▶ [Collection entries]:
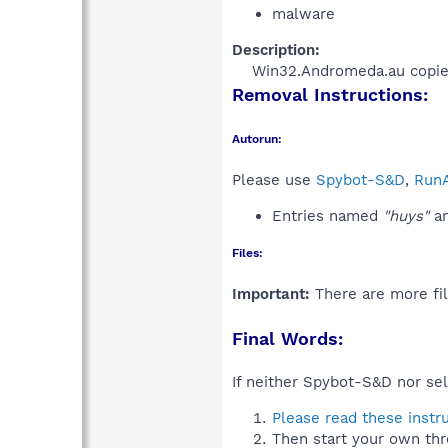
malware
Description:
Win32.Andromeda.au copies a
Removal Instructions:
Autorun:
Please use
Spybot-S&D
,
RunA
Entries named
"huys"
an
Files:
Important:
There are more fil
Final Words:
If neither Spybot-S&D nor sel
Please read these instr
Then start your own thr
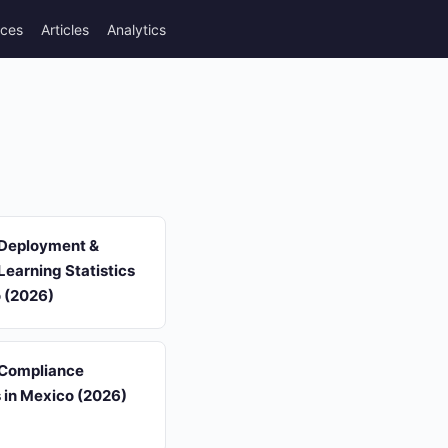
rces
Articles
Analytics
 Deployment &
earning Statistics
o (2026)
 Compliance
s in Mexico (2026)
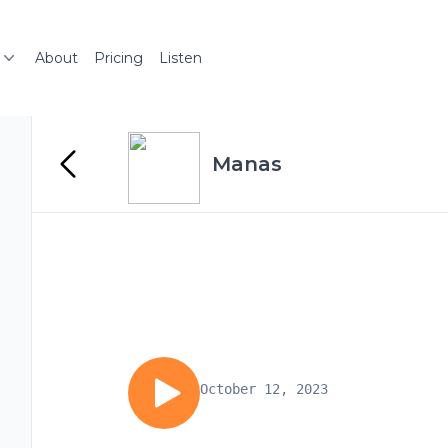
About
Pricing
Listen
Manas
October 12, 2023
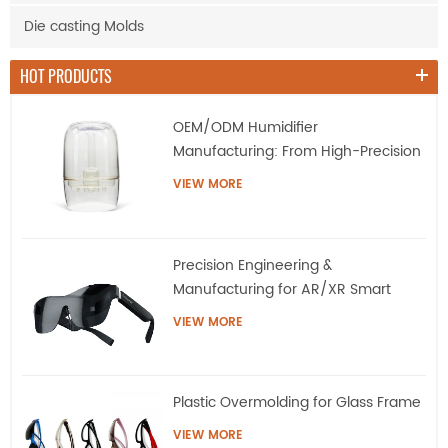
Die casting Molds
HOT PRODUCTS
OEM/ODM Humidifier
Manufacturing: From High-Precision
Tooling to Mass Production
VIEW MORE
Precision Engineering &
Manufacturing for AR/XR Smart
Eyewear | QQS
VIEW MORE
Plastic Overmolding for Glass Frame
VIEW MORE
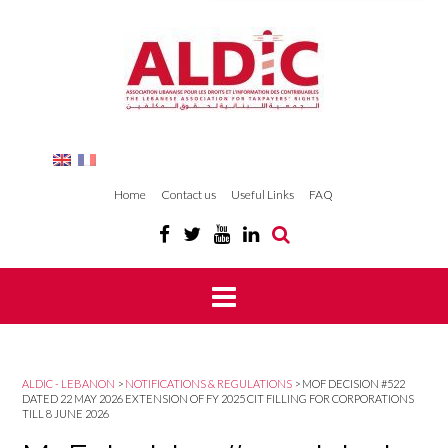
Home
Contact us
Useful Links
FAQ
ALDIC - LEBANON
>
NOTIFICATIONS & REGULATIONS
>
MOF DECISION #522
DATED 22 MAY 2026 EXTENSION OF FY 2025 CIT FILLING FOR CORPORATIONS
TILL 8 JUNE 2026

▶ [WHAT YOU ARE ASKED TO DO]:
Lines with the word "Precision" in them are the answer; report each one from the data.

▶ [ANSWER BOX]:
Manufacturing: From High-Precision
Precision Engineering &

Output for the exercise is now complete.